“IF THE family is in good shape, then the company picks up. If the company is in good shape, then the family picks up. So it’s like two wheels going together.” - Masakazu Kongo, the 40th generation successor, Kongo Gumi (578-2006)
This is a continuation of last week’s article entitled, “Will Your Family Business survive for Generations?” but with a twist. I decided to make a case study of family-owned businesses that are going through periods of internal strife happening among family members, where battle lines have been set and relationships scarred for life in an otherwise predictable and preventable disagreement.
I am citing a particular case study sourced from the collection of ICMR that focuses on Kongo Gumi Co., an Osaka, Japan-based construction company regaled and revered as the world’s oldest continuously operating family-owned business until the end of 2005. The business, run by the Kongo family since 578, had been engaged in the construction of Buddhist temples since its inception. In recent times, it had diversified into general construction works as well. However, factors such as risking its resources by over-extending its financial resources during the economic downturn and failure to effectively respond to social changes led to the company’s ultimate demise.
As the case study highlighted, in January 2006, Kongo Gumi was liquidated and became a wholly owned subsidiary of Takamatsu Construction Group Co. With this acquisition, the unbelievable run of Kongo Gumi as a family-owned business that spread across 39 generations ended. At 1,428 years old, it has done what 99.9999 percent of family-owned businesses in the world have miserably failed to achieve... extend the life of the business for as long as it takes.
Family-owned businesses must change to survive
What lessons can we learn from Kongo Gumi?
We can just narrow it down to value-based management and succession planning practices. As added learning, it pays to understand and compare the most pervasive and unacceptable practices currently affecting family relationships. After collaborating with leading family business learning institute ExCed Group, we have observed that the most common causes of conflict stems from old practices and traditions that are usually started by its founder and inherited by the next generation successor.
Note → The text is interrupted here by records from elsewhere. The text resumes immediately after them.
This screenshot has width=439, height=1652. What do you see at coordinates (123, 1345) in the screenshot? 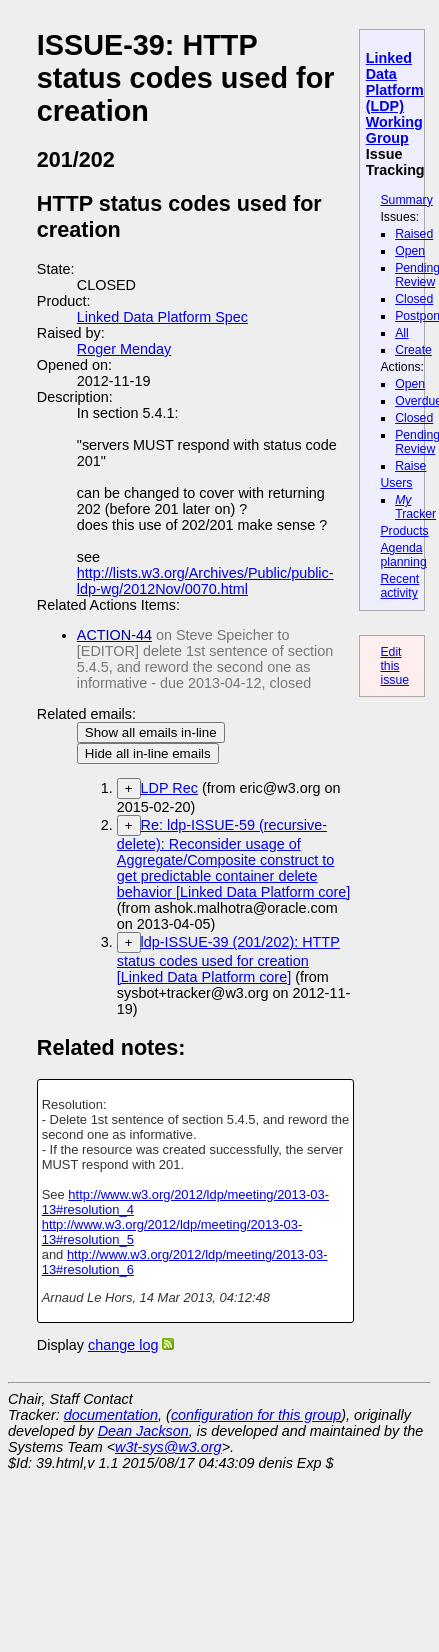
I see `change log` at bounding box center [123, 1345].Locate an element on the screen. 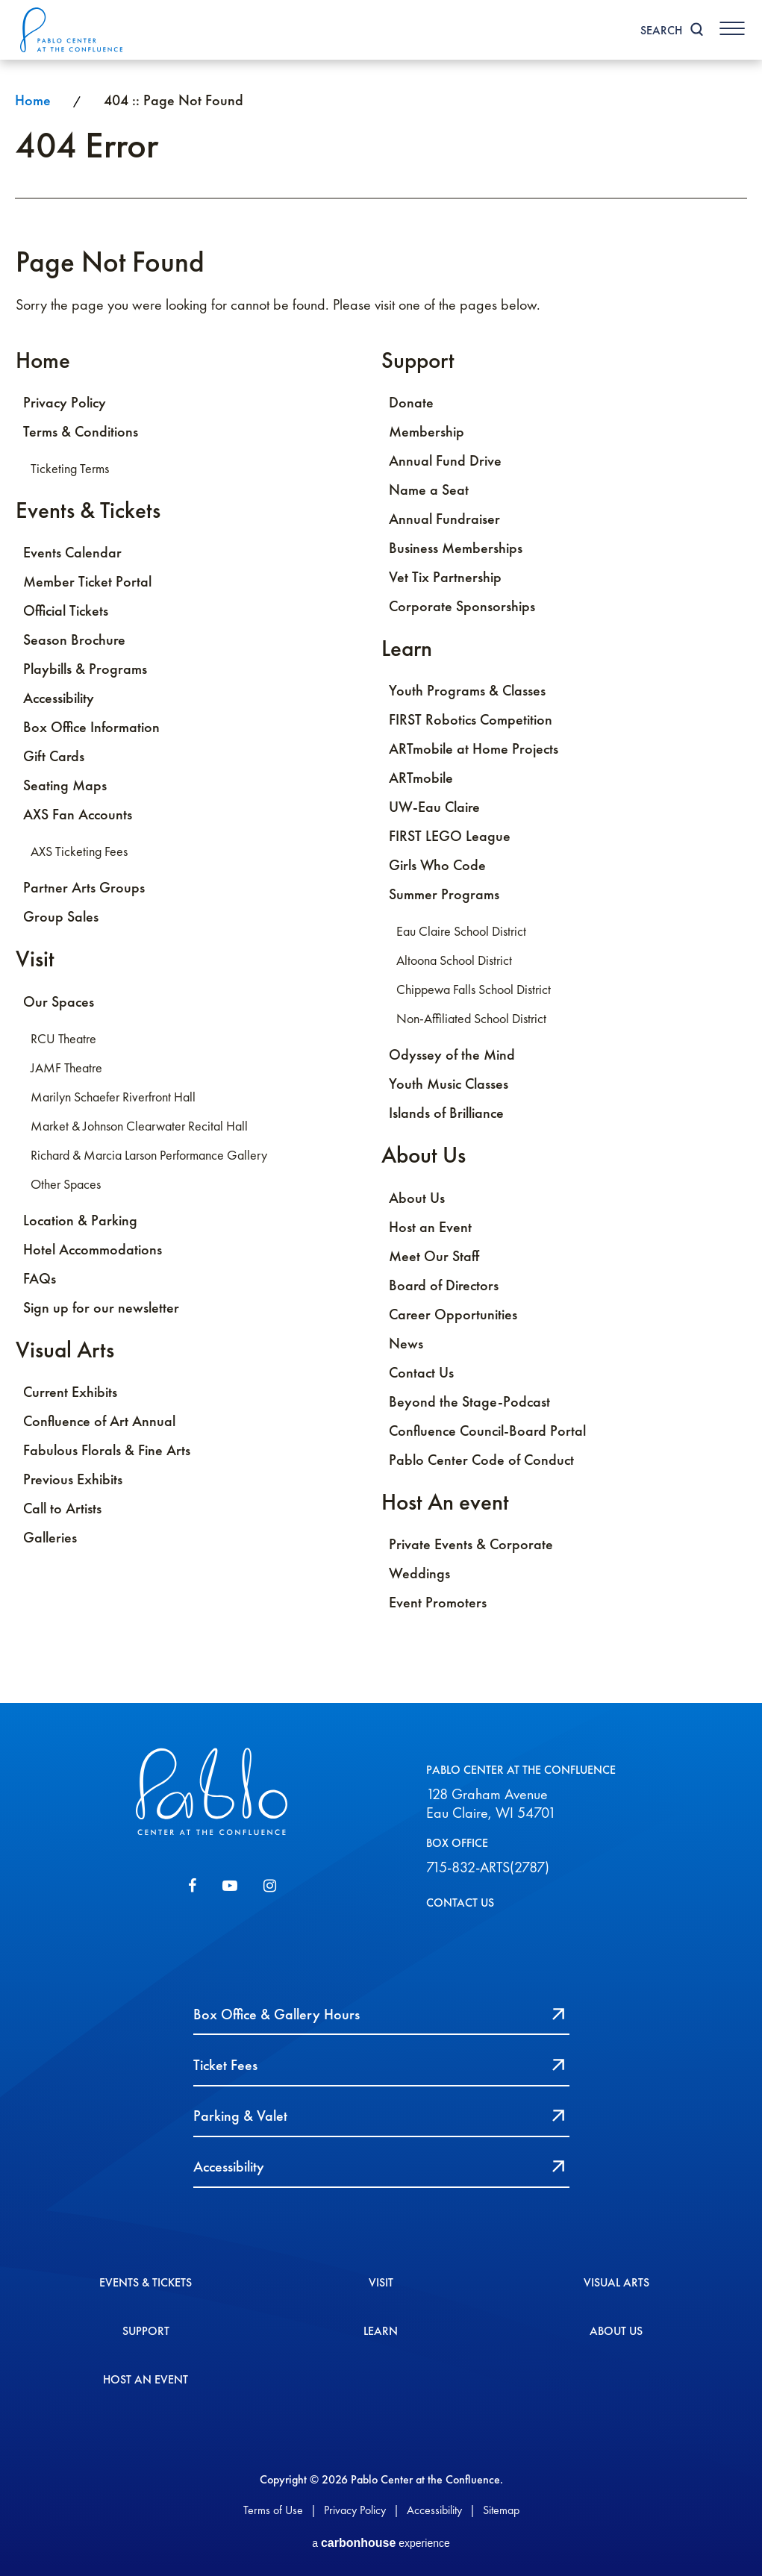  Learn is located at coordinates (406, 648).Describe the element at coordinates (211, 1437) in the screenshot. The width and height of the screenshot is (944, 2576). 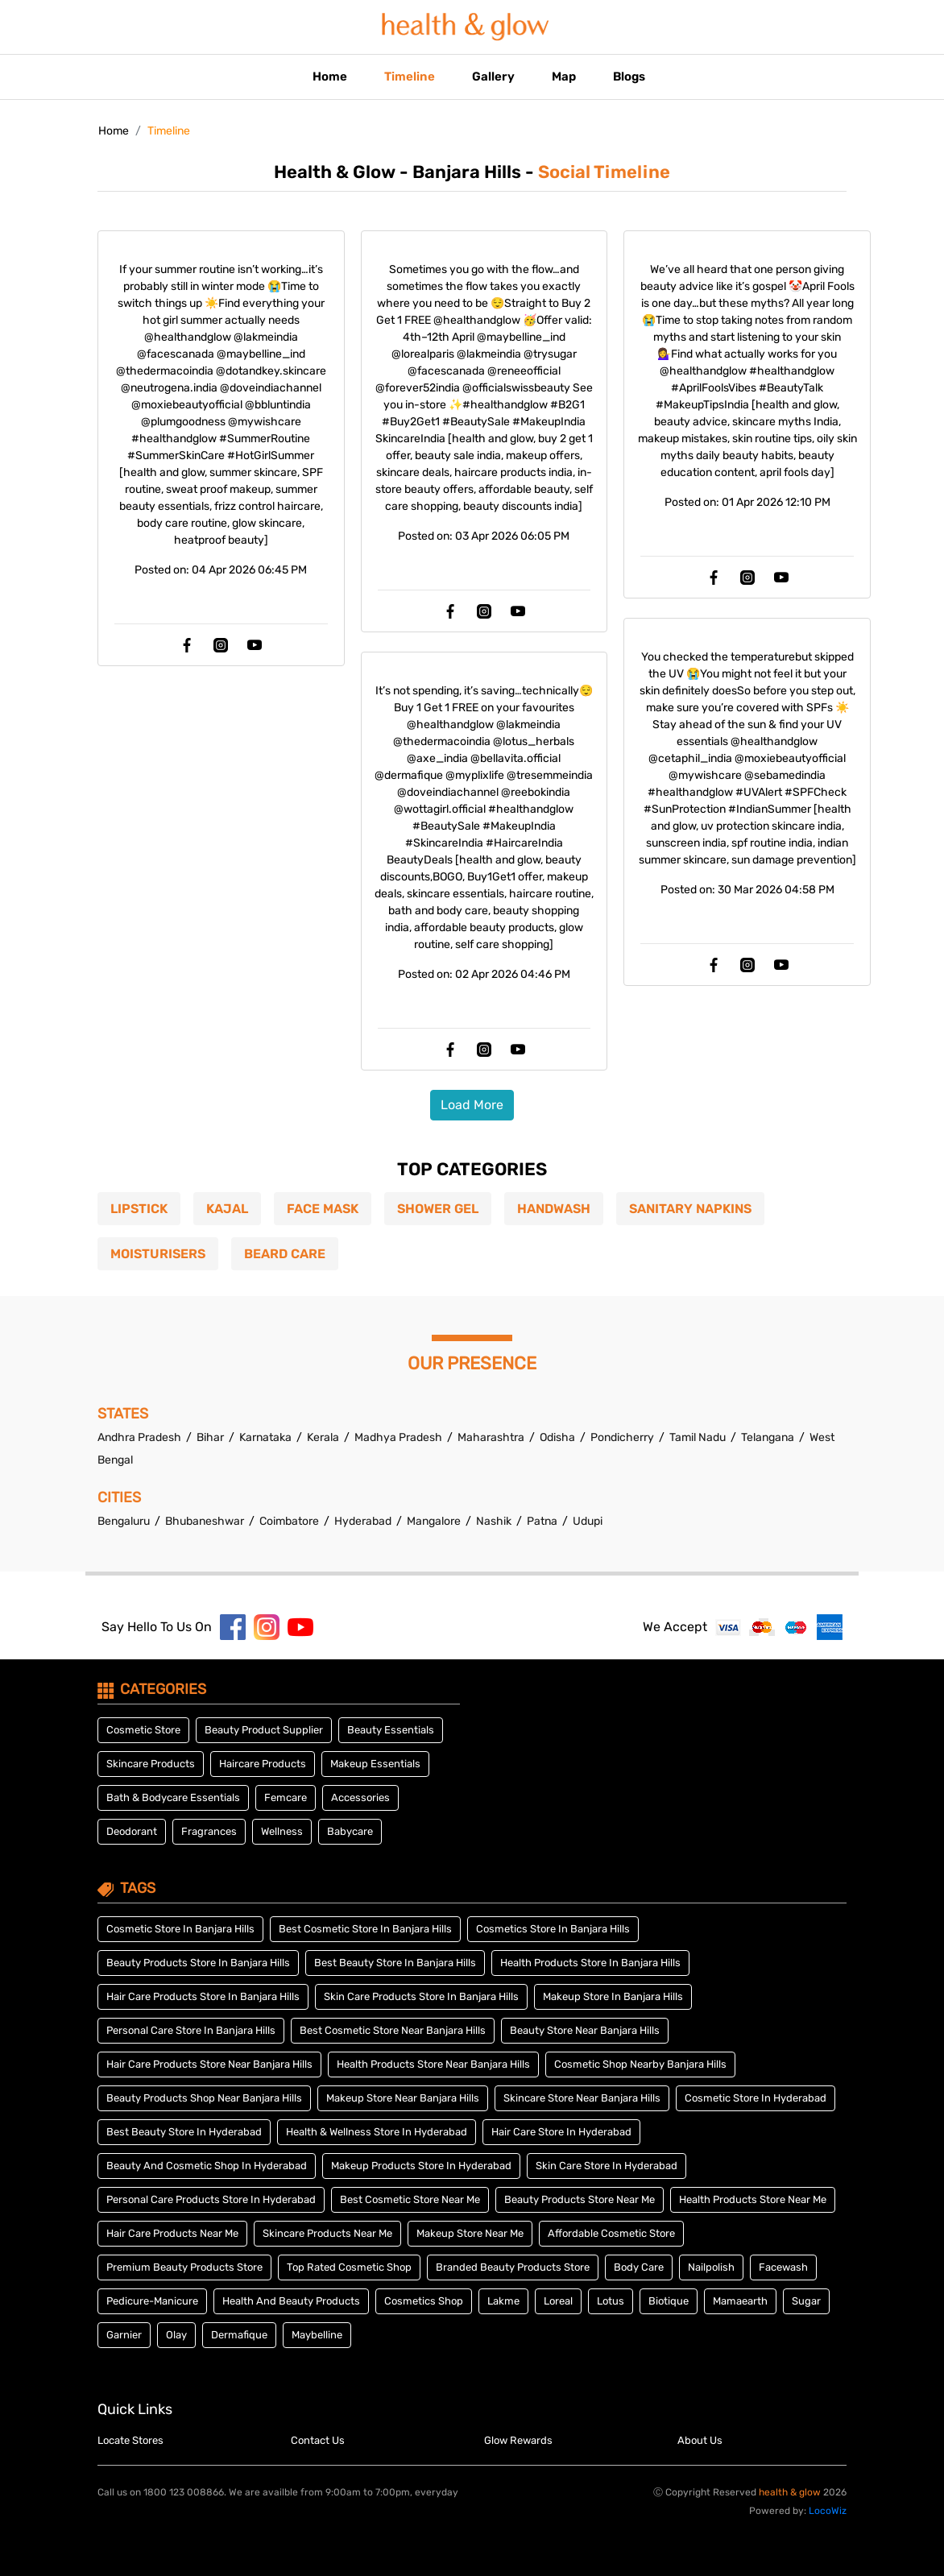
I see `Bihar` at that location.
There is a huge difference between family- and non-family-run businesses. In family-controlled enterprises, family comes first. Family members, especially business leaders, follow certain altruistic behaviors to keep family members happy regardless of his or her contribution to the business. In typical patriarchal fashion, the owner stubbornly coddles the offspring and looks the other way despite the adult child being the least capable among siblings. This creates natural sibling rivalries and can escalate to real infighting when the next generation members assume leadership.
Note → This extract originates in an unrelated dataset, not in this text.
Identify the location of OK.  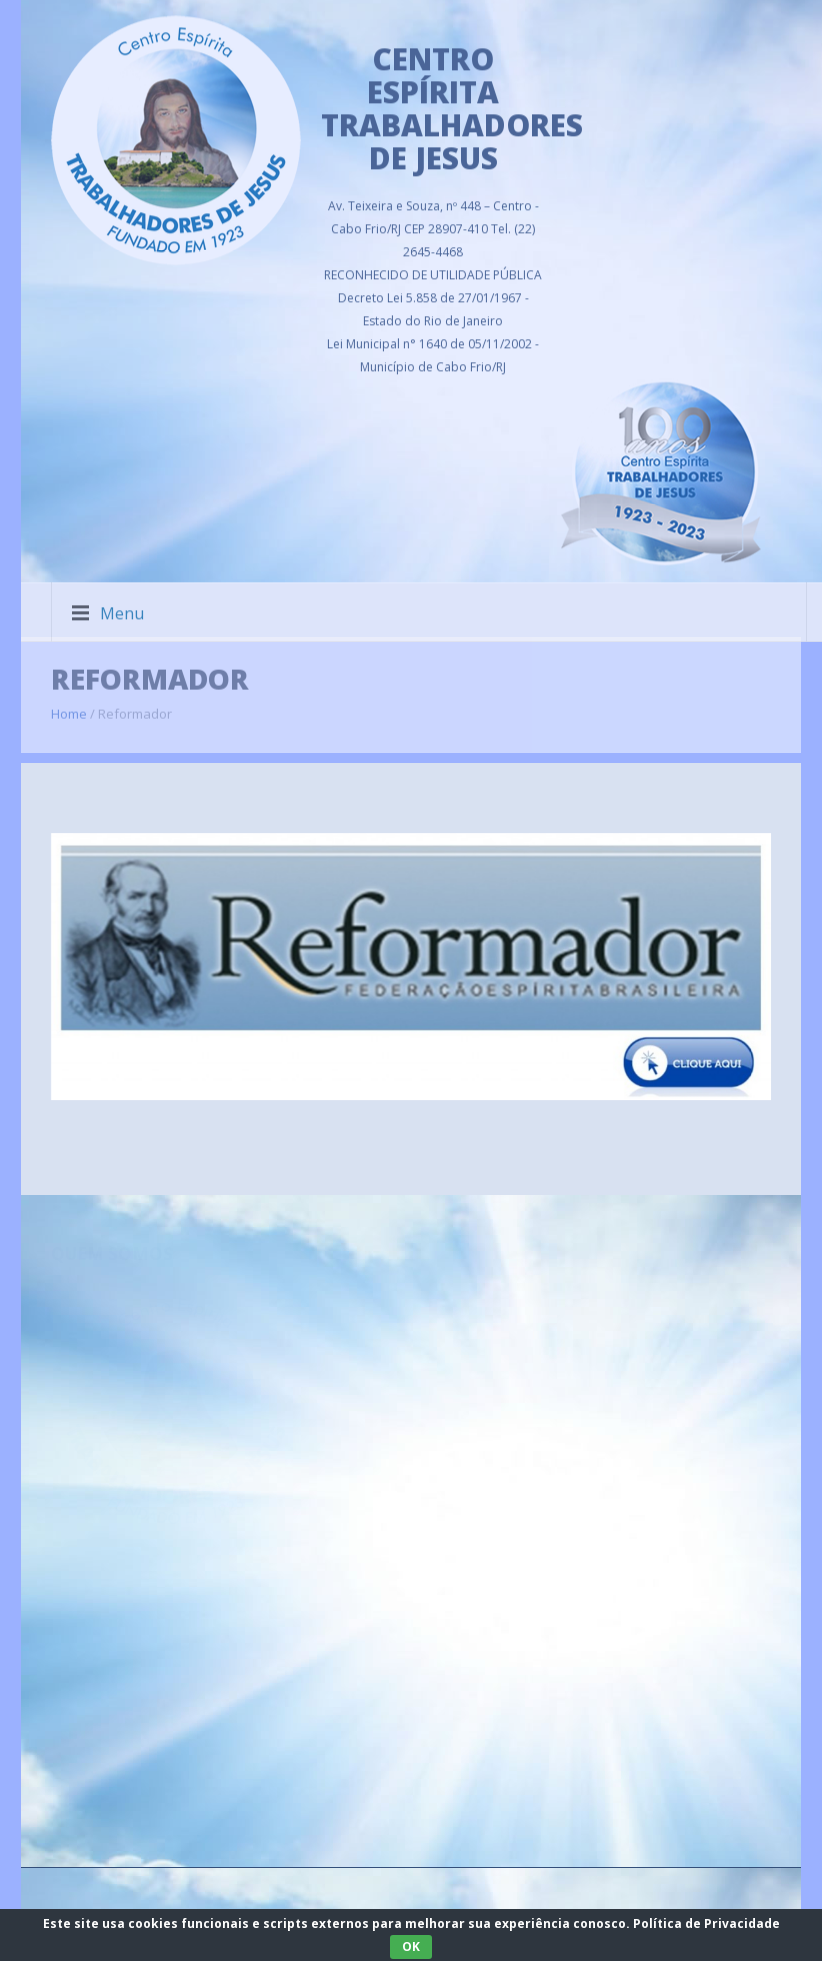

•The penchant to blindly follow tradition.
Most business leaders commit a grave mistake when they provide some form of financial entitlement to family members. These entitlements come in the form of gifts or cash during special occasions (birthdays, Christmas, anniversaries etc.). Expectedly, the children develop the habit of demanding a share of the profits each year. This expectation, when unmet, can become a major source of conflict.
•To keep the peace, family members avoid making changes that upset the traditional way the family does things.
As to employment, family members look at the business as a safe haven constantly prodded by the parents that the family business will always welcome them even if they are not qualified. In short, the thrust of the leader is to keep the company going so other family members can have jobs. This action is dangerous.